AIM OF THE EXERCISE: Every line from the one with "tel: 01/377 12 56 (82, 1962)" through the last line below should be repeated exactly; pictures stay out of the copy.

————————

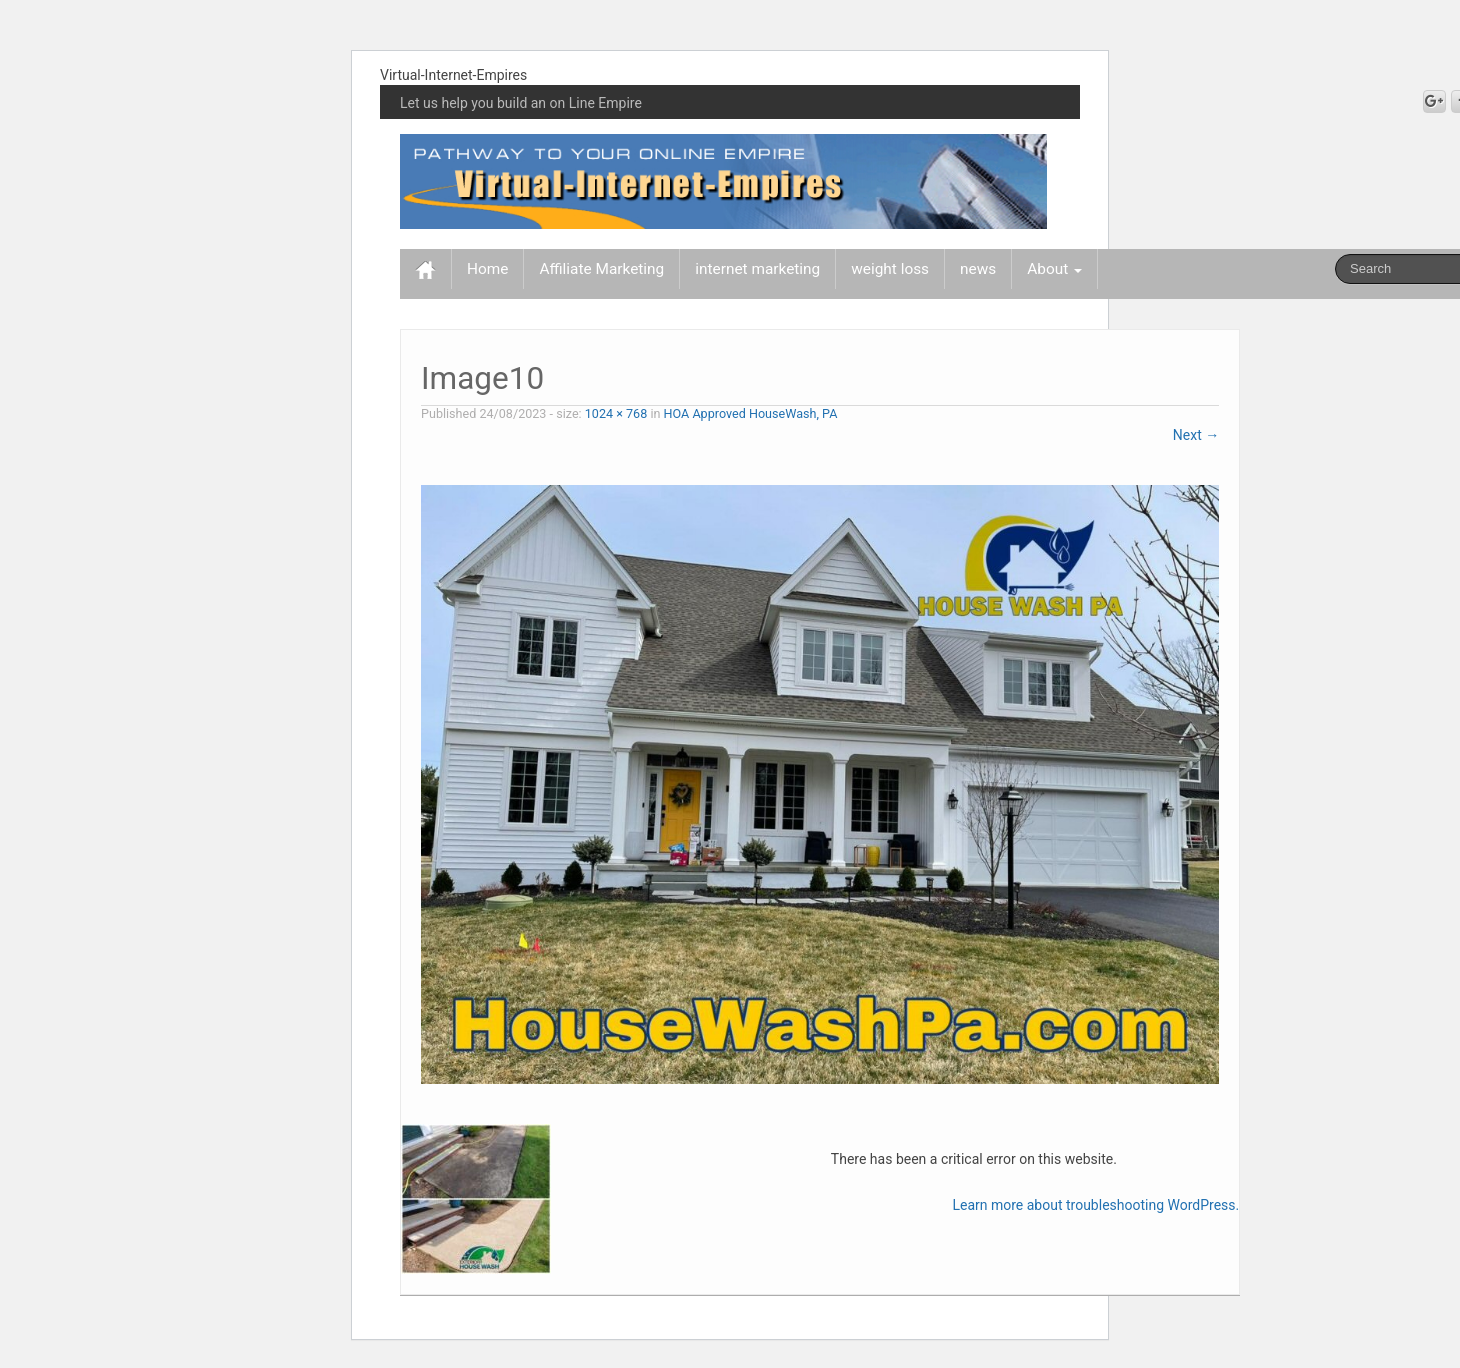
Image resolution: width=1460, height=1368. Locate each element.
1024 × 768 (616, 413)
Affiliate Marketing (601, 269)
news (978, 269)
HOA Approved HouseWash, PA (751, 413)
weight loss (890, 269)
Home (487, 269)
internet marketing (757, 269)
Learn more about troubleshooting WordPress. (1095, 1205)
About (1054, 269)
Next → (1196, 435)
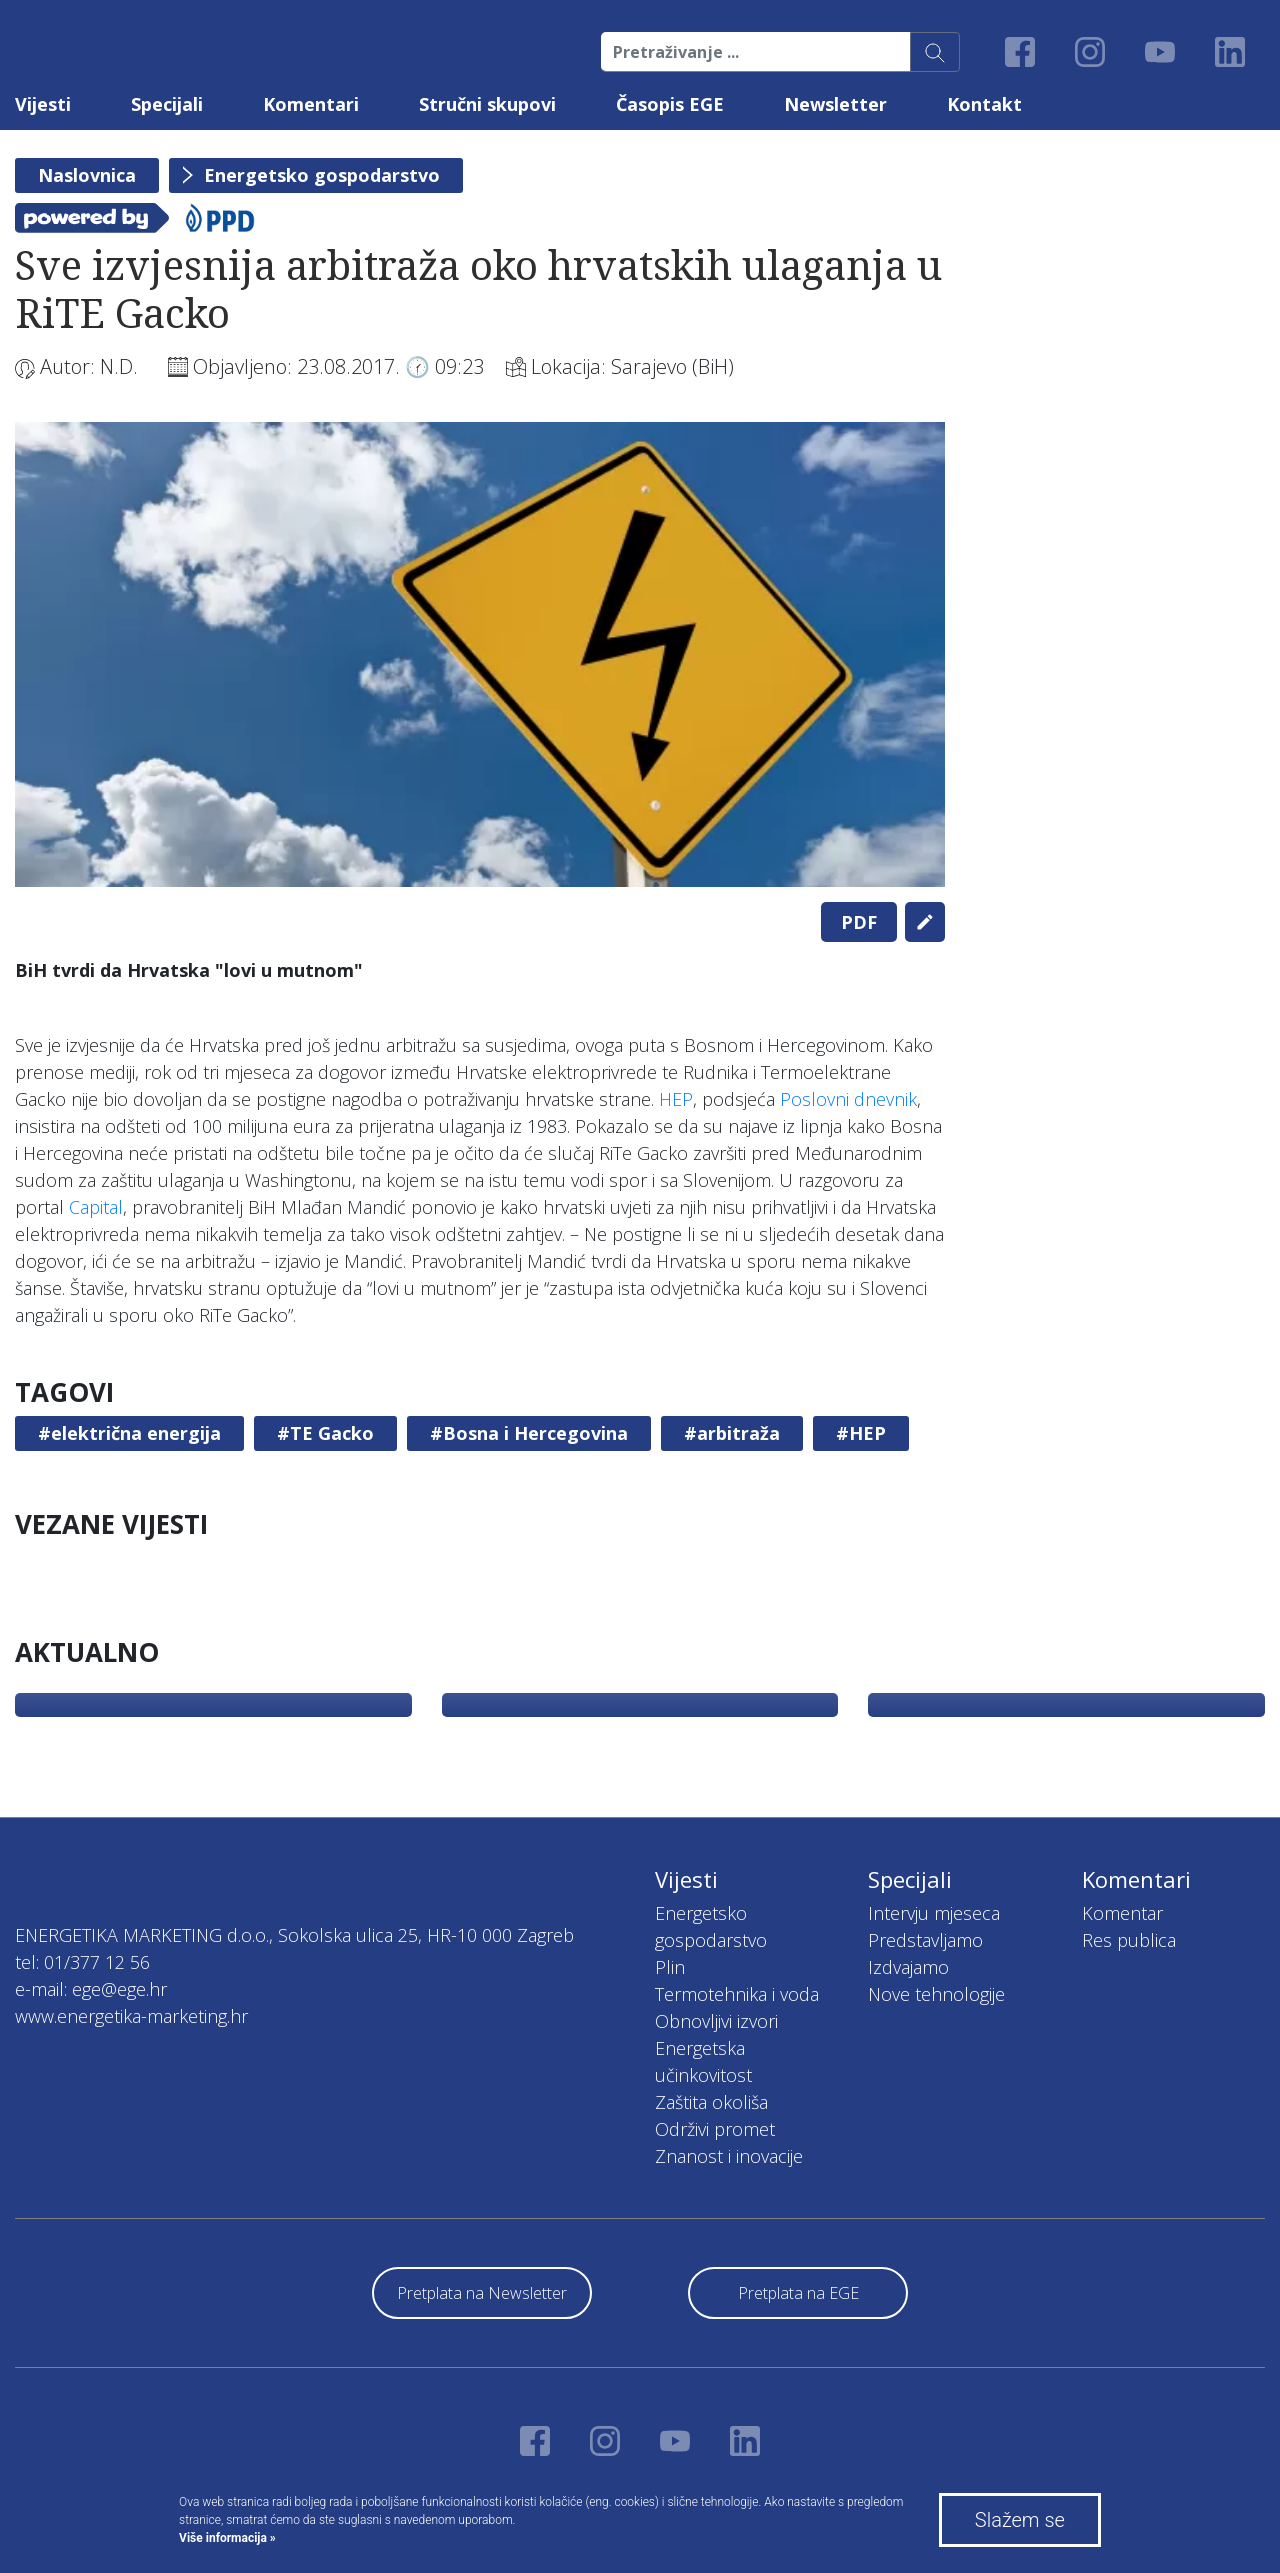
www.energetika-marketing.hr (131, 2016)
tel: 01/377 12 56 (82, 1962)
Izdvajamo (908, 1967)
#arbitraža (732, 1433)
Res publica (1129, 1940)
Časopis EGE (670, 104)
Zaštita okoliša (711, 2102)
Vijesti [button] (43, 104)
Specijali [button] (167, 104)
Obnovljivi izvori (716, 2021)
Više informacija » (227, 2538)
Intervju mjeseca (934, 1913)
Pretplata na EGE (798, 2293)
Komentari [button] (311, 104)
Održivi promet (715, 2129)
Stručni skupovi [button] (487, 104)
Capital (96, 1207)
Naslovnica (87, 175)
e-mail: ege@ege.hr (91, 1989)
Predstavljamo (925, 1940)
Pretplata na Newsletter (482, 2293)
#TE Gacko (325, 1433)
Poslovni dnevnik (848, 1099)
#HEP (861, 1433)
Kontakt (984, 104)
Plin (670, 1967)
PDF (859, 922)
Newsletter (835, 104)
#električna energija (129, 1433)
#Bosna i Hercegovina (529, 1433)
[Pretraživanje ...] (756, 52)
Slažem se (1020, 2520)
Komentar (1122, 1913)
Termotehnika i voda (737, 1994)
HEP (676, 1099)
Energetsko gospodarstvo (322, 175)
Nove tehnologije (936, 1994)
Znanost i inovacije (729, 2156)
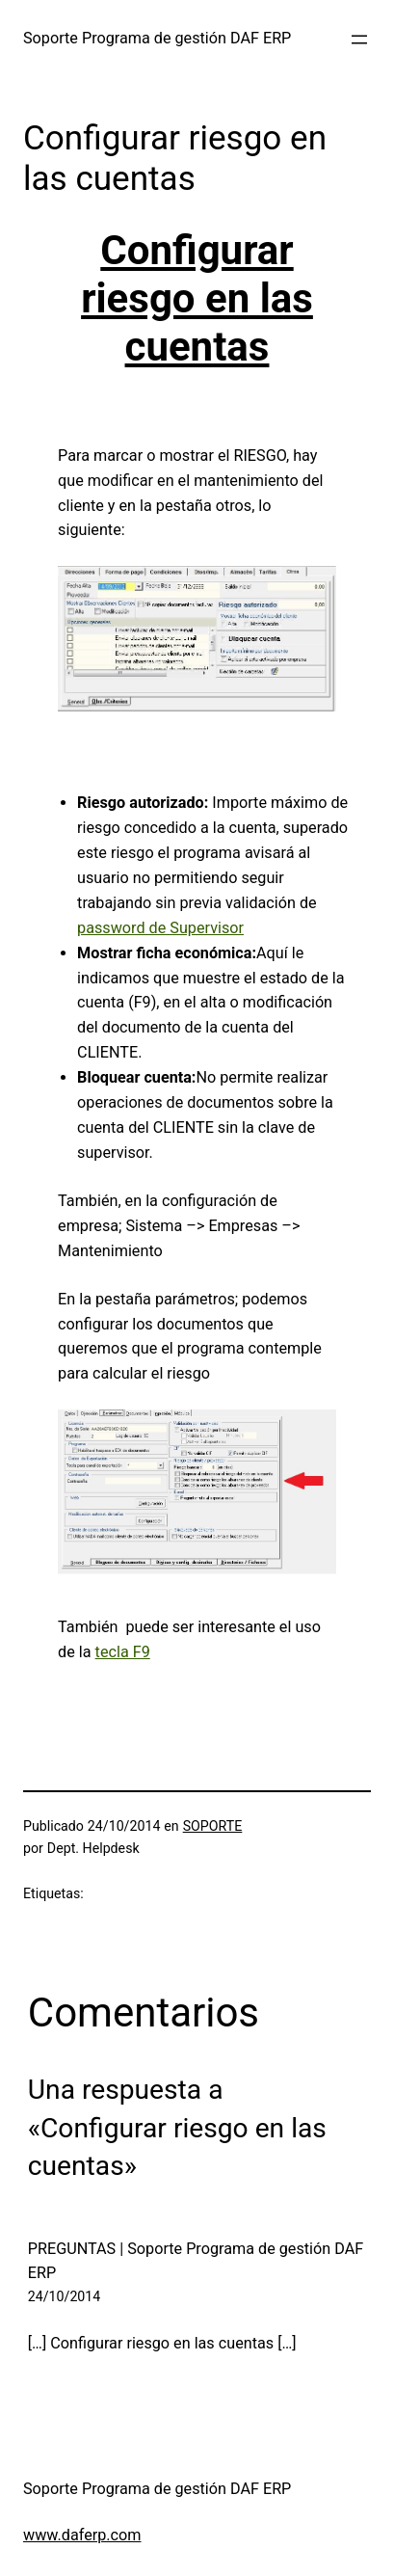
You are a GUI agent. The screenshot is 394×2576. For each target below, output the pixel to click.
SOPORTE (213, 1826)
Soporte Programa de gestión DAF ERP (157, 38)
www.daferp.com (82, 2535)
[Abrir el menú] (359, 39)
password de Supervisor (160, 928)
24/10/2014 (64, 2296)
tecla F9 (122, 1652)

————————

OUTPUT FOR THIS TASK:
tel: 01/377 12 56 (82, 1962)
Izdvajamo (908, 1967)
#arbitraža (732, 1433)
Res publica (1129, 1940)
Časopis EGE (670, 104)
Zaštita okoliša (711, 2102)
Vijesti [button] (43, 104)
Specijali [button] (167, 104)
Obnovljivi izvori (716, 2021)
Više informacija » (227, 2538)
Intervju mjeseca (934, 1913)
Pretplata na EGE (798, 2293)
Komentari [button] (311, 104)
Održivi promet (715, 2129)
Stručni skupovi [button] (487, 104)
Capital (96, 1207)
Naslovnica (87, 175)
e-mail: ege@ege.hr (91, 1989)
Predstavljamo (925, 1940)
Pretplata na Newsletter (482, 2293)
#TE Gacko (325, 1433)
Poslovni dnevnik (848, 1099)
#HEP (861, 1433)
Kontakt (984, 104)
Plin (670, 1967)
PDF (859, 922)
Newsletter (835, 104)
#električna energija (129, 1433)
#Bosna i Hercegovina (529, 1433)
[Pretraživanje ...] (756, 52)
Slažem se (1020, 2520)
Komentar (1122, 1913)
Termotehnika i voda (737, 1994)
HEP (676, 1099)
Energetsko gospodarstvo (322, 175)
Nove tehnologije (936, 1994)
Znanost i inovacije (729, 2156)
You are a GUI agent. The screenshot is 394×2576. For each target below, output the pixel to click.
SOPORTE (213, 1826)
Soporte Programa de gestión DAF ERP (157, 38)
www.daferp.com (82, 2535)
[Abrir el menú] (359, 39)
password de Supervisor (160, 928)
24/10/2014 (64, 2296)
tecla F9 (122, 1652)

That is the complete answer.